Global e-commerce: A retailer deploys VMs in three availability zones in multiple regions. If one zone fails, traffic is routed to healthy zones. They use Azure Traffic Manager for global load balancing. This provides 99.99% uptime.

Financial services DR: A bank uses Azure Site Recovery to replicate on-premises VMs to Azure. They run quarterly DR drills with zero impact on production. During a real disaster, they fail over to Azure in minutes.

Walk-Through

Understand High Availability

High availability means your application remains accessible despite failures. In Azure, you design for HA by distributing resources across availability zones (physically separate data centers within a region). Each zone has independent power, cooling, and networking. For VMs, you place them in an availability set (two or more VMs in different fault domains and update domains) or across zones. Azure guarantees 99.95% uptime for a single VM with premium storage, but 99.99% for VMs in availability zones. Behind the scenes, Azure Monitor checks health; if a VM fails, it automatically restarts on healthy hardware. For databases, Azure SQL Database has built-in HA with automatic failover to a secondary replica. The key exam point: HA is about uptime, not just redundancy—redundancy is the mechanism, HA is the outcome.

Leverage Scalability

Scalability is the ability to increase resources to handle growth.

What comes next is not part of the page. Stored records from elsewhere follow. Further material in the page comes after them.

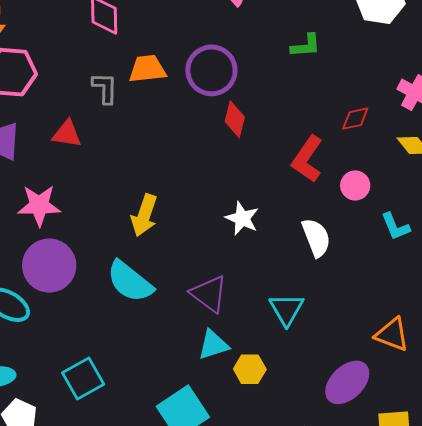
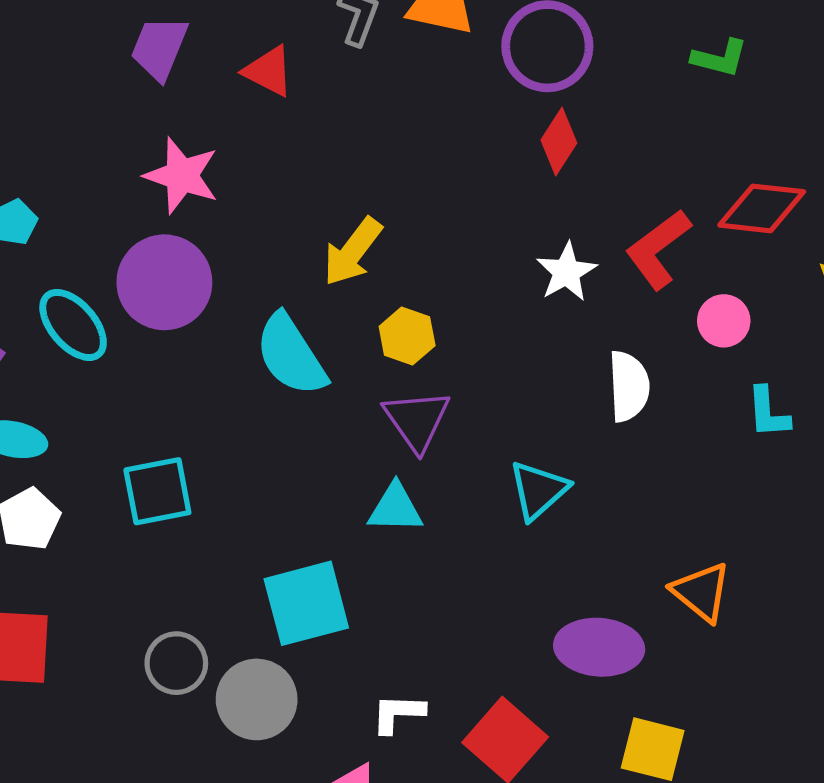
red diamond: (355, 119) -> (762, 208), size x1.6
white star: (242, 218) -> (566, 272), moved
yellow hexagon: (250, 369) -> (407, 336), moved
purple ellipse: (347, 382) -> (599, 647), turned 30

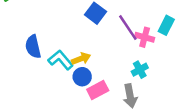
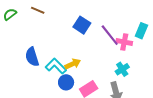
blue circle: (82, 77) -> (66, 82), moved

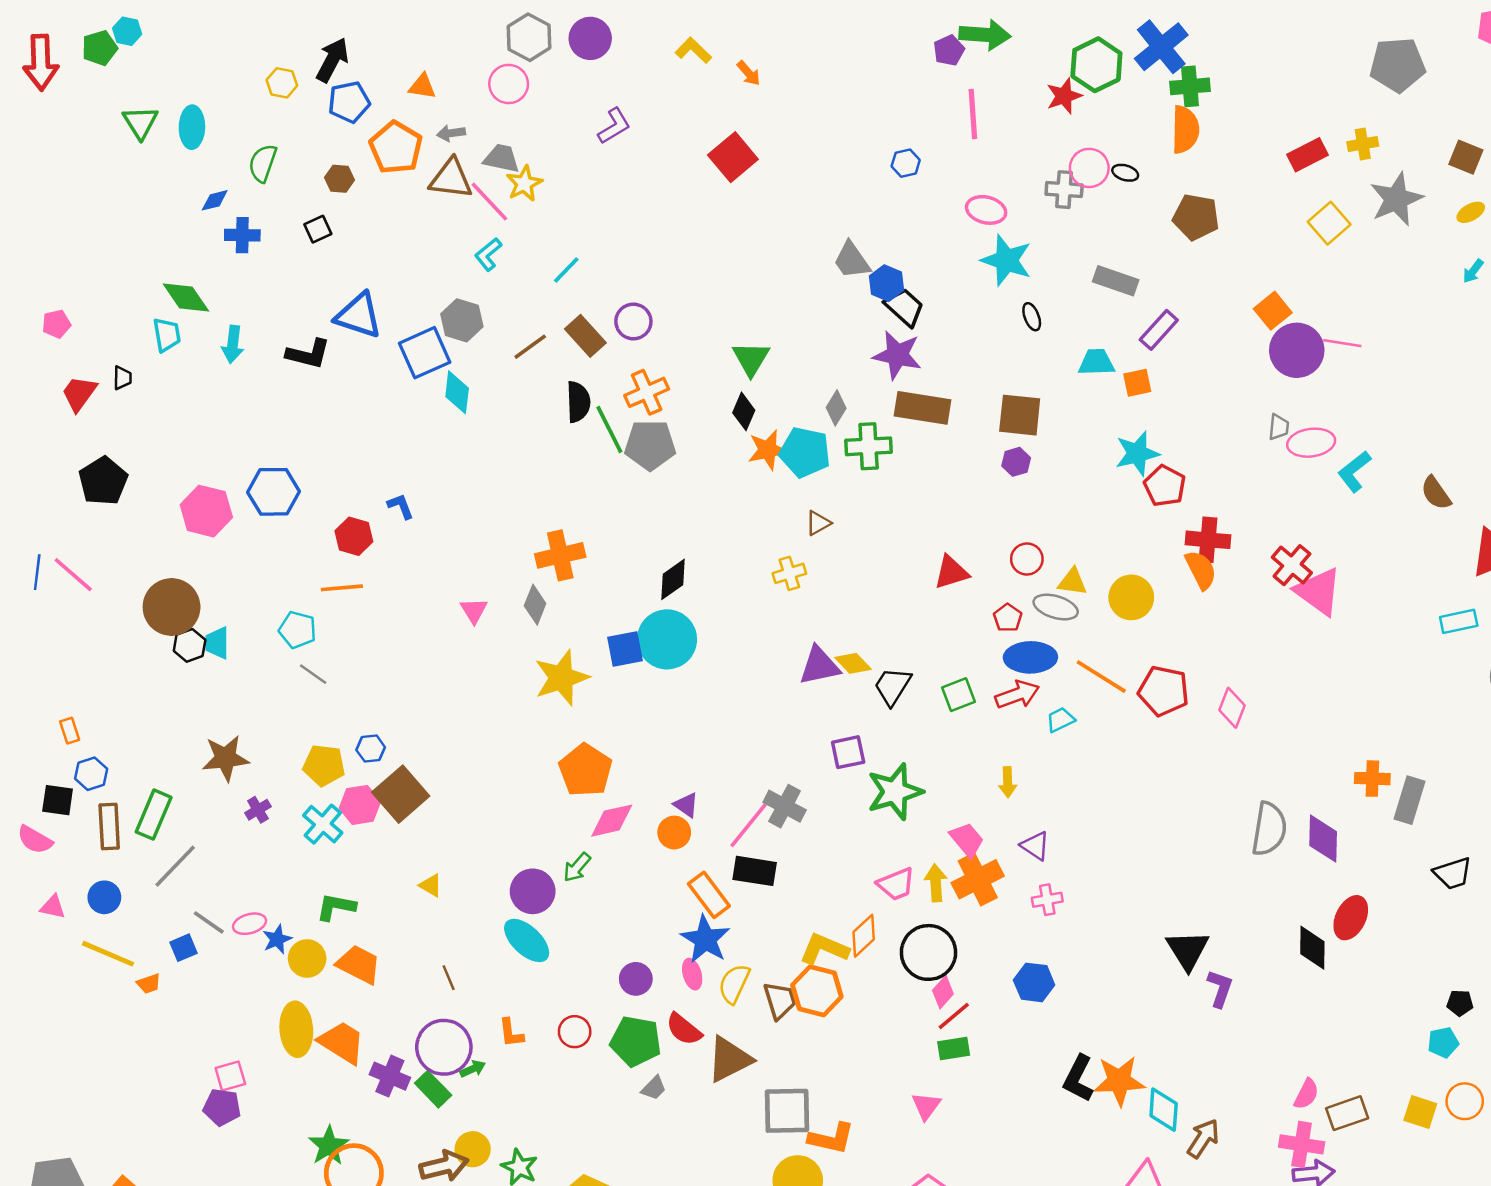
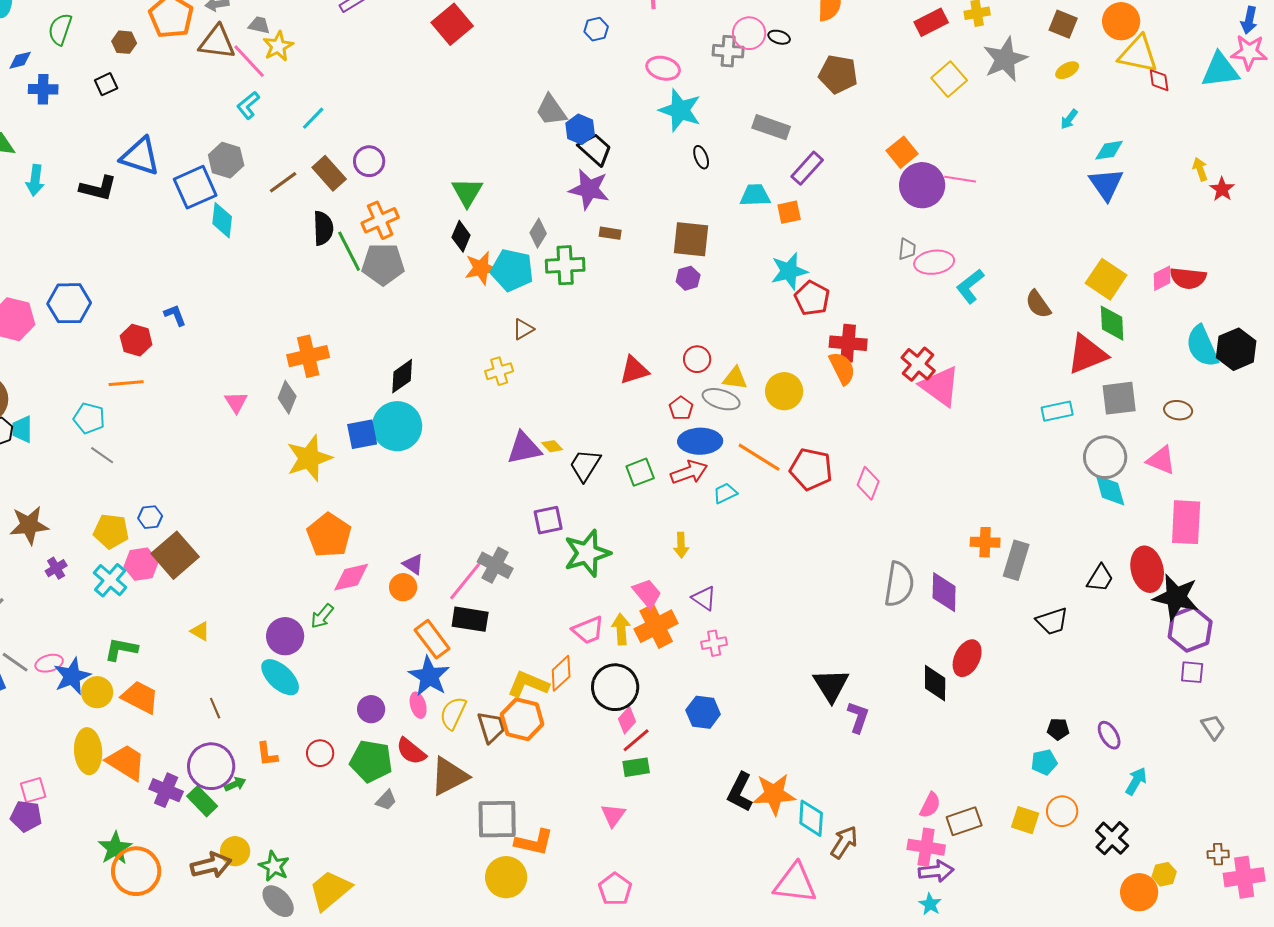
gray trapezoid: (501, 158) -> (259, 25), size x0.7
brown rectangle: (922, 408) -> (610, 233), size x0.5
yellow diamond: (853, 663) -> (552, 446), size x0.7
blue star: (277, 939) -> (72, 676), size x1.5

Azure offers two types: vertical (scaling up) and horizontal (scaling out). Vertical scaling means increasing the VM size (e.g., from Standard_DS1_v2 to Standard_DS3_v2) to get more CPU/RAM. Horizontal scaling means adding more VMs or instances. Use Azure Virtual Machine Scale Sets for horizontal scaling. You define a scaling rule: for example, if average CPU > 75% for 5 minutes, add 1 VM. Azure monitors metrics via Azure Monitor and executes the rule. For databases, Azure SQL Database supports scaling up the service tier (DTU or vCore) with minimal downtime. The exam tests that scalability is a planned increase, while elasticity is automatic and bidirectional.

Implement Elasticity

Elasticity is the ability to automatically scale resources up and down in real-time based on demand. This is a key benefit of cloud over on-premises. In Azure, you configure Autoscale for VM Scale Sets, App Service, or Azure Functions. You set a minimum and maximum instance count, and define rules based on metrics like CPU, memory, or queue length. For example, an e-commerce site might have a rule: if CPU > 70% for 10 minutes, increase count by 2; if CPU < 30% for 10 minutes, decrease by 1. Azure's Autoscale engine runs every 30 seconds to evaluate rules. A common exam trap: elasticity does not mean unlimited resources—there are subscription limits (e.g., 20 VMs per region per subscription, adjustable via support ticket).

Achieve Agility

Agility is the speed at which you can provision and deploy resources. In on-premises, provisioning a server takes weeks. In Azure, you can create a VM in under 5 minutes via the portal, CLI, or ARM template. Agility enables rapid experimentation—developers can spin up test environments, run tests, and tear them down without waiting. Azure Resource Manager templates allow you to deploy complex multi-tier applications consistently. For example, a team can deploy a web app, database, and load balancer with one template. Agility also supports DevOps practices like CI/CD. The exam tests that agility reduces time-to-market and enables faster innovation.

Ensure Fault Tolerance

Fault tolerance means the system continues operating even when components fail. Azure achieves this through redundancy and automatic failover. For compute, availability sets and zones ensure that if a server or rack fails, your VM runs on another healthy host. For storage, Azure Storage replicates data multiple times within a region (LRS) or across regions (GRS, RA-GRS). For databases, Azure SQL Database uses built-in HA with automatic failover to a secondary replica in the same region or a different region. Load balancers distribute traffic to healthy instances. The key concept: fault tolerance is about designing for failure—assume components will fail and build redundancy. The exam may ask: which service provides fault tolerance for VMs? Answer: Availability sets or availability zones.

Plan Disaster Recovery

Disaster recovery (DR) is the ability to recover from a catastrophic failure that takes down an entire region. Azure Site Recovery (ASR) is the primary DR service. You replicate on-premises VMs or Azure VMs from a primary region to a secondary region. You can run DR drills without affecting production—this is called a test failover. Recovery Time Objective (RTO) is the target time to restore service (e.g., 1 hour). Recovery Point Objective (RPO) is the target maximum data loss (e.g., 15 minutes). Azure Site Recovery supports RTOs of minutes and RPOs of seconds for some workloads. The exam tests that DR is different from backup—backup is for accidental deletion or corruption; DR is for full-site failure.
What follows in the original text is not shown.